Napping Princess, also called Ancien and the Magic Tablet, is a fun and magical adventure animated feature. Straddling between reality and the dream world, a different but linked story with all the same characters come to life in an endearing and a lot of times, humorous way. Cute characters and fantastic environments and the magical kingdom being so pretty, truly makes it something of an eye candy. Napping Princess however does seem to get lost in its length a little and the final act meshes together in a way that makes it hard to follow.

The concept of Napping Princess is outstanding and this anime takes its audience for a ride both literally and figuratively. Our main character is college bound Kokone who has an awkward but close relationship with his widower father who ends up being arrested by the police because he is accused of stealing something. This takes Kokone and her school friend, Morio on a journey as they tumble and roll through one scene after the next, funnily getting through it despite the danger. Napping Princess is definitely a family friendly feature and in many ways, remains innocent. Not only is Kokone and Morio colorful but even the more subtle characters also are. Between the reality and dream sequences, many characters are portrayed differently however also a joy to watch. Even the enemy may have a secret agenda that we soon learn about by the end, however he and his goons are comedic goofballs. What makes it funnier is the fact that the audience is the smarter person here and it becomes obvious that the scenes were written as in our seats we react accordingly with disbelief of the innocent acts of revealing where Kokone is for example in a situation where she may be too trusting.

Napping Princess is an anime that aims to keep its audience on its toes as Kokone escapes and learns about her parents.

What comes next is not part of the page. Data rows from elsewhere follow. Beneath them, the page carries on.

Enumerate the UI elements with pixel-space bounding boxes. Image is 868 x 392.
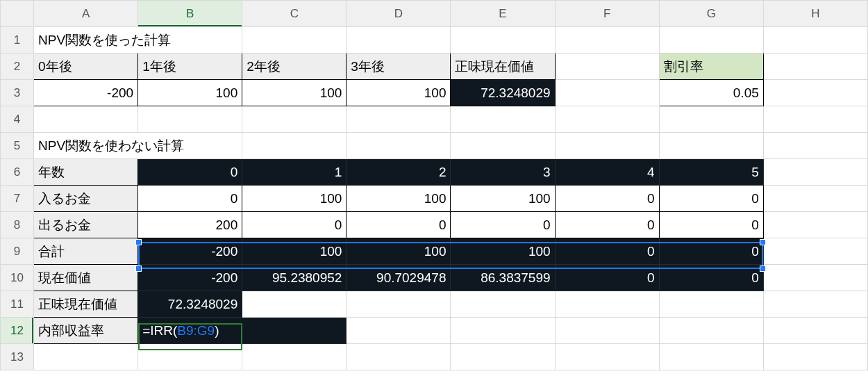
cell-D4[interactable] [347, 106, 451, 133]
cell-A12[interactable]: 内部収益率 [34, 318, 138, 344]
cell-G10[interactable]: 0 [659, 265, 763, 291]
cell-A1[interactable]: NPV関数を使った計算 [34, 27, 242, 54]
cell-F9[interactable]: 0 [555, 238, 659, 265]
cell-D11[interactable] [347, 291, 451, 318]
cell-D5[interactable] [347, 133, 451, 159]
cell-F4[interactable] [555, 106, 659, 133]
cell-B6[interactable]: 0 [138, 159, 242, 186]
cell-E13[interactable] [451, 344, 555, 370]
cell-G1[interactable] [659, 27, 763, 54]
cell-H3[interactable] [763, 80, 867, 106]
cell-D1[interactable] [347, 27, 451, 54]
cell-E4[interactable] [451, 106, 555, 133]
cell-F2[interactable] [555, 54, 659, 80]
cell-E7[interactable]: 100 [451, 186, 555, 212]
cell-H8[interactable] [763, 212, 867, 238]
cell-D7[interactable]: 100 [347, 186, 451, 212]
cell-A11[interactable]: 正味現在価値 [34, 291, 138, 318]
cell-F7[interactable]: 0 [555, 186, 659, 212]
cell-G3[interactable]: 0.05 [659, 80, 763, 106]
cell-A13[interactable] [34, 344, 138, 370]
cell-G9[interactable]: 0 [659, 238, 763, 265]
cell-A8[interactable]: 出るお金 [34, 212, 138, 238]
cell-E1[interactable] [451, 27, 555, 54]
row-header-12[interactable]: 12 [1, 318, 34, 344]
col-header-D[interactable]: D [347, 1, 451, 27]
range-handle-bottom-left[interactable] [135, 266, 142, 272]
cell-E11[interactable] [451, 291, 555, 318]
cell-C1[interactable] [242, 27, 347, 54]
cell-D3[interactable]: 100 [347, 80, 451, 106]
cell-B3[interactable]: 100 [138, 80, 242, 106]
cell-A3[interactable]: -200 [34, 80, 138, 106]
cell-E8[interactable]: 0 [451, 212, 555, 238]
row-header-2[interactable]: 2 [1, 54, 34, 80]
cell-B7[interactable]: 0 [138, 186, 242, 212]
cell-C11[interactable] [242, 291, 347, 318]
cell-G4[interactable] [659, 106, 763, 133]
row-header-4[interactable]: 4 [1, 106, 34, 133]
row-header-7[interactable]: 7 [1, 186, 34, 212]
cell-F10[interactable]: 0 [555, 265, 659, 291]
cell-G11[interactable] [659, 291, 763, 318]
cell-H11[interactable] [763, 291, 867, 318]
cell-H9[interactable] [763, 238, 867, 265]
col-header-B[interactable]: B [138, 1, 242, 27]
cell-G5[interactable] [659, 133, 763, 159]
cell-E3[interactable]: 72.3248029 [451, 80, 555, 106]
cell-G2[interactable]: 割引率 [659, 54, 763, 80]
cell-B13[interactable] [138, 344, 242, 370]
cell-H5[interactable] [763, 133, 867, 159]
col-header-C[interactable]: C [242, 1, 347, 27]
col-header-G[interactable]: G [659, 1, 763, 27]
col-header-F[interactable]: F [555, 1, 659, 27]
cell-C8[interactable]: 0 [242, 212, 347, 238]
cell-B12-editing[interactable]: =IRR(B9:G9) [138, 318, 347, 344]
row-header-8[interactable]: 8 [1, 212, 34, 238]
cell-E5[interactable] [451, 133, 555, 159]
cell-A7[interactable]: 入るお金 [34, 186, 138, 212]
cell-E2[interactable]: 正味現在価値 [451, 54, 555, 80]
row-header-3[interactable]: 3 [1, 80, 34, 106]
cell-H1[interactable] [763, 27, 867, 54]
cell-D12[interactable] [347, 318, 451, 344]
cell-B2[interactable]: 1年後 [138, 54, 242, 80]
row-header-10[interactable]: 10 [1, 265, 34, 291]
cell-A9[interactable]: 合計 [34, 238, 138, 265]
cell-C2[interactable]: 2年後 [242, 54, 347, 80]
cell-D6[interactable]: 2 [347, 159, 451, 186]
cell-H10[interactable] [763, 265, 867, 291]
spreadsheet-grid[interactable]: A B C D E F G H 1 NPV関数を使った計算 2 0年後 1年後 … [0, 0, 868, 370]
cell-C4[interactable] [242, 106, 347, 133]
cell-H12[interactable] [763, 318, 867, 344]
cell-E6[interactable]: 3 [451, 159, 555, 186]
cell-C10[interactable]: 95.2380952 [242, 265, 347, 291]
cell-A6[interactable]: 年数 [34, 159, 138, 186]
col-header-E[interactable]: E [451, 1, 555, 27]
cell-H4[interactable] [763, 106, 867, 133]
cell-D10[interactable]: 90.7029478 [347, 265, 451, 291]
cell-H13[interactable] [763, 344, 867, 370]
cell-F12[interactable] [555, 318, 659, 344]
cell-C3[interactable]: 100 [242, 80, 347, 106]
cell-H6[interactable] [763, 159, 867, 186]
cell-G7[interactable]: 0 [659, 186, 763, 212]
cell-F3[interactable] [555, 80, 659, 106]
cell-D2[interactable]: 3年後 [347, 54, 451, 80]
cell-D9[interactable]: 100 [347, 238, 451, 265]
cell-F8[interactable]: 0 [555, 212, 659, 238]
cell-G8[interactable]: 0 [659, 212, 763, 238]
cell-A4[interactable] [34, 106, 138, 133]
cell-F1[interactable] [555, 27, 659, 54]
row-header-6[interactable]: 6 [1, 159, 34, 186]
row-header-5[interactable]: 5 [1, 133, 34, 159]
cell-D13[interactable] [347, 344, 451, 370]
range-handle-top-left[interactable] [135, 239, 142, 245]
cell-C6[interactable]: 1 [242, 159, 347, 186]
cell-C13[interactable] [242, 344, 347, 370]
col-header-A[interactable]: A [34, 1, 138, 27]
row-header-13[interactable]: 13 [1, 344, 34, 370]
cell-G6[interactable]: 5 [659, 159, 763, 186]
cell-E9[interactable]: 100 [451, 238, 555, 265]
cell-H7[interactable] [763, 186, 867, 212]
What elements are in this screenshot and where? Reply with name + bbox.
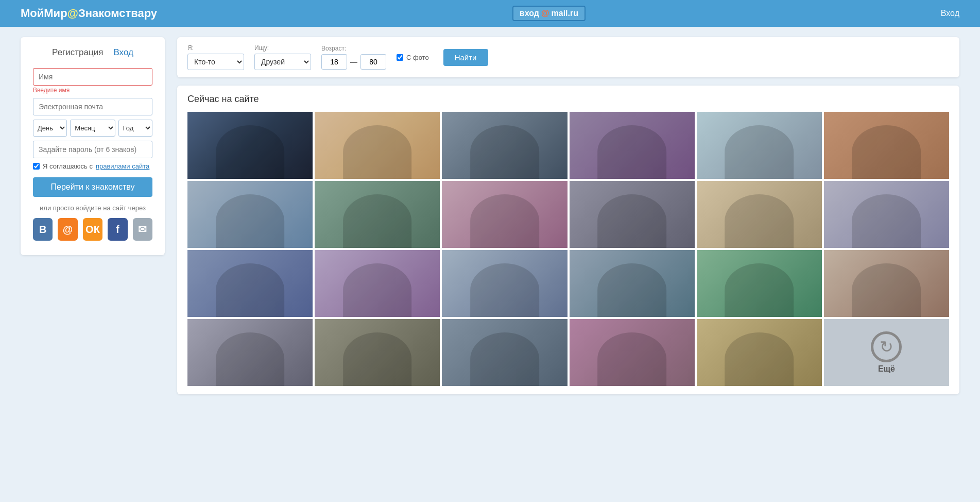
user-photo-21[interactable] [442, 319, 567, 386]
more-button[interactable]: Ещё [824, 319, 949, 386]
photo-grid: Ещё [187, 112, 949, 386]
agree-checkbox[interactable] [33, 163, 40, 170]
register-box: Регистрация Вход Введите имя День Месяц … [21, 37, 165, 255]
age-field: Возраст: — [321, 45, 386, 70]
mailru-login-btn[interactable]: вход@mail.ru [512, 6, 586, 21]
year-select[interactable]: Год [118, 120, 152, 137]
agree-row: Я соглашаюсь с правилами сайта [33, 162, 152, 170]
with-photo-checkbox[interactable] [397, 54, 403, 61]
user-photo-13[interactable] [187, 250, 313, 317]
i-field: Я: Кто-то [187, 44, 244, 70]
user-photo-17[interactable] [697, 250, 822, 317]
name-error: Введите имя [33, 87, 152, 94]
tab-register[interactable]: Регистрация [52, 47, 103, 59]
logo-part2: Знакомства [78, 7, 144, 20]
header: МойМир@Знакомствару вход@mail.ru Вход [0, 0, 980, 27]
with-photo-label: С фото [406, 54, 429, 61]
user-photo-2[interactable] [315, 112, 440, 179]
day-select[interactable]: День [33, 120, 67, 137]
online-section: Сейчас на сайте [177, 86, 959, 394]
header-login-link[interactable]: Вход [941, 9, 959, 18]
i-label: Я: [187, 44, 244, 52]
user-photo-20[interactable] [315, 319, 440, 386]
vk-login-btn[interactable]: В [33, 218, 53, 241]
search-box: Я: Кто-то Ищу: Друзей Возраст: — [177, 37, 959, 77]
register-button[interactable]: Перейти к знакомству [33, 177, 152, 197]
i-select[interactable]: Кто-то [187, 54, 244, 70]
age-dash: — [350, 58, 357, 66]
user-photo-12[interactable] [824, 181, 949, 248]
online-title: Сейчас на сайте [187, 94, 949, 105]
user-photo-11[interactable] [697, 181, 822, 248]
password-input[interactable] [33, 141, 152, 158]
user-photo-6[interactable] [824, 112, 949, 179]
looking-label: Ищу: [254, 44, 311, 52]
email-input[interactable] [33, 98, 152, 115]
looking-select[interactable]: Друзей [254, 54, 311, 70]
social-login-row: В @ ОК f ✉ [33, 218, 152, 241]
age-row: — [321, 54, 386, 70]
user-photo-3[interactable] [442, 112, 567, 179]
user-photo-19[interactable] [187, 319, 313, 386]
name-input[interactable] [33, 68, 152, 86]
search-button[interactable]: Найти [443, 49, 488, 66]
month-select[interactable]: Месяц [70, 120, 115, 137]
more-social-btn[interactable]: ✉ [133, 218, 152, 241]
rules-link[interactable]: правилами сайта [96, 162, 149, 170]
user-photo-1[interactable] [187, 112, 313, 179]
user-photo-16[interactable] [570, 250, 695, 317]
main-content: Регистрация Вход Введите имя День Месяц … [0, 27, 980, 405]
right-panel: Я: Кто-то Ищу: Друзей Возраст: — [177, 37, 959, 394]
user-photo-14[interactable] [315, 250, 440, 317]
user-photo-23[interactable] [697, 319, 822, 386]
refresh-icon [871, 331, 902, 362]
age-from-input[interactable] [321, 54, 347, 70]
user-photo-5[interactable] [697, 112, 822, 179]
tab-login[interactable]: Вход [113, 47, 133, 59]
ok-login-btn[interactable]: ОК [83, 218, 102, 241]
age-to-input[interactable] [360, 54, 386, 70]
user-photo-4[interactable] [570, 112, 695, 179]
user-photo-9[interactable] [442, 181, 567, 248]
more-label: Ещё [878, 364, 895, 374]
logo-part3: ру [144, 7, 157, 20]
agree-text: Я соглашаюсь с [43, 162, 93, 170]
left-panel: Регистрация Вход Введите имя День Месяц … [21, 37, 165, 394]
site-logo: МойМир@Знакомствару [21, 7, 157, 20]
user-photo-10[interactable] [570, 181, 695, 248]
or-text: или просто войдите на сайт через [33, 204, 152, 212]
user-photo-8[interactable] [315, 181, 440, 248]
user-photo-15[interactable] [442, 250, 567, 317]
birthdate-row: День Месяц Год [33, 120, 152, 137]
user-photo-18[interactable] [824, 250, 949, 317]
with-photo-row: С фото [397, 54, 429, 61]
mail-login-btn[interactable]: @ [58, 218, 77, 241]
logo-at: @ [67, 7, 78, 20]
logo-part1: МойМир [21, 7, 67, 20]
user-photo-22[interactable] [570, 319, 695, 386]
mailru-domain: mail.ru [552, 9, 578, 18]
mailru-at-icon: @ [541, 9, 549, 18]
user-photo-7[interactable] [187, 181, 313, 248]
auth-tabs: Регистрация Вход [33, 47, 152, 59]
fb-login-btn[interactable]: f [108, 218, 127, 241]
looking-field: Ищу: Друзей [254, 44, 311, 70]
age-label: Возраст: [321, 45, 386, 52]
mailru-label: вход [520, 9, 539, 18]
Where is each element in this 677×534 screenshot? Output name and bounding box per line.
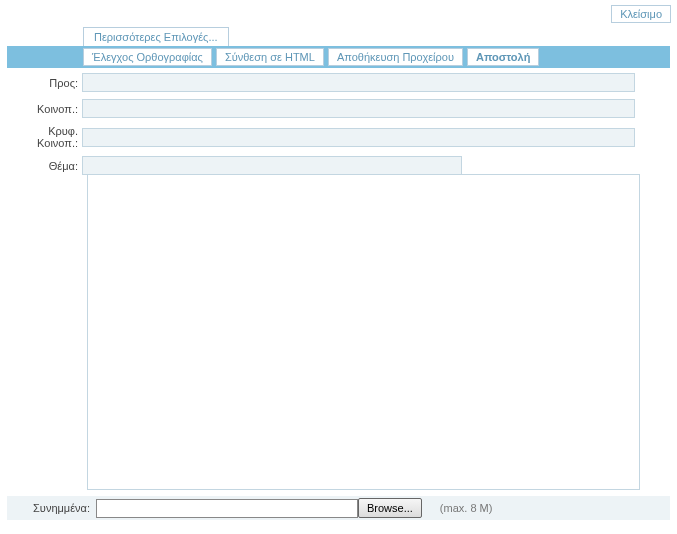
compose-form: Προς: Κοινοπ.: Κρυφ. Κοινοπ.: Θέμα: xyxy=(7,73,670,182)
save-draft-button[interactable]: Αποθήκευση Προχείρου xyxy=(328,48,463,66)
subject-label: Θέμα: xyxy=(7,160,82,172)
send-button[interactable]: Αποστολή xyxy=(467,48,539,66)
attachment-bar: Συνημμένα: Browse... (max. 8 M) xyxy=(7,496,670,520)
spellcheck-button[interactable]: Έλεγχος Ορθογραφίας xyxy=(83,48,212,66)
attachments-label: Συνημμένα: xyxy=(7,502,96,514)
compose-html-button[interactable]: Σύνθεση σε HTML xyxy=(216,48,324,66)
bcc-input[interactable] xyxy=(82,128,635,147)
toolbar: Έλεγχος Ορθογραφίας Σύνθεση σε HTML Αποθ… xyxy=(7,46,670,68)
to-input[interactable] xyxy=(82,73,635,92)
attachment-path-input[interactable] xyxy=(96,499,358,518)
bcc-label: Κρυφ. Κοινοπ.: xyxy=(7,125,82,149)
cc-label: Κοινοπ.: xyxy=(7,103,82,115)
to-label: Προς: xyxy=(7,77,82,89)
subject-input[interactable] xyxy=(82,156,462,175)
cc-input[interactable] xyxy=(82,99,635,118)
close-button[interactable]: Κλείσιμο xyxy=(611,5,671,23)
browse-button[interactable]: Browse... xyxy=(358,498,422,518)
more-options-button[interactable]: Περισσότερες Επιλογές... xyxy=(83,27,229,46)
max-size-hint: (max. 8 M) xyxy=(440,502,493,514)
message-body-textarea[interactable] xyxy=(87,174,640,490)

While the audience gets to see a bigger picture as we can see the villain’s schemes as well as the father’s interrogation, the journey is primarily with Kokone and her friends. While the kingdom of Heartland is a steampunk world filled with mesmerizing designs and a war that is incredible to watch. The real world is in a much more personal journey. Princess Ancien may know much more about her powers and her capabilities but on the contrary, Kokone is only learning about her background as she heads off on this escape and its an adventure that takes everyone quite the turn. Plus, everyone likes an adventure with a magical bear. In this case, he’s called Joy and an adorable little thing that is Princess Ancien’s companion in the kingdom of Heartland.

While Napping Princess is a rather long anime, it does create two fun worlds: the kingdom of Heartland and the future reality of Japan in 2020. In a world of corporate schemes and a dream world of impending war from giant creatures attracted by magic, both are in danger and its all on Kokone or Princess Ancien to hatch a plan that will fix it. Its fun, entertaining and filled with lots of laughter. Its never too serious or even too dangerous even if there is a little bit of violence. With cute and colorful characters, Napping Princess is a family friendly animated feature that is altogether a fun time.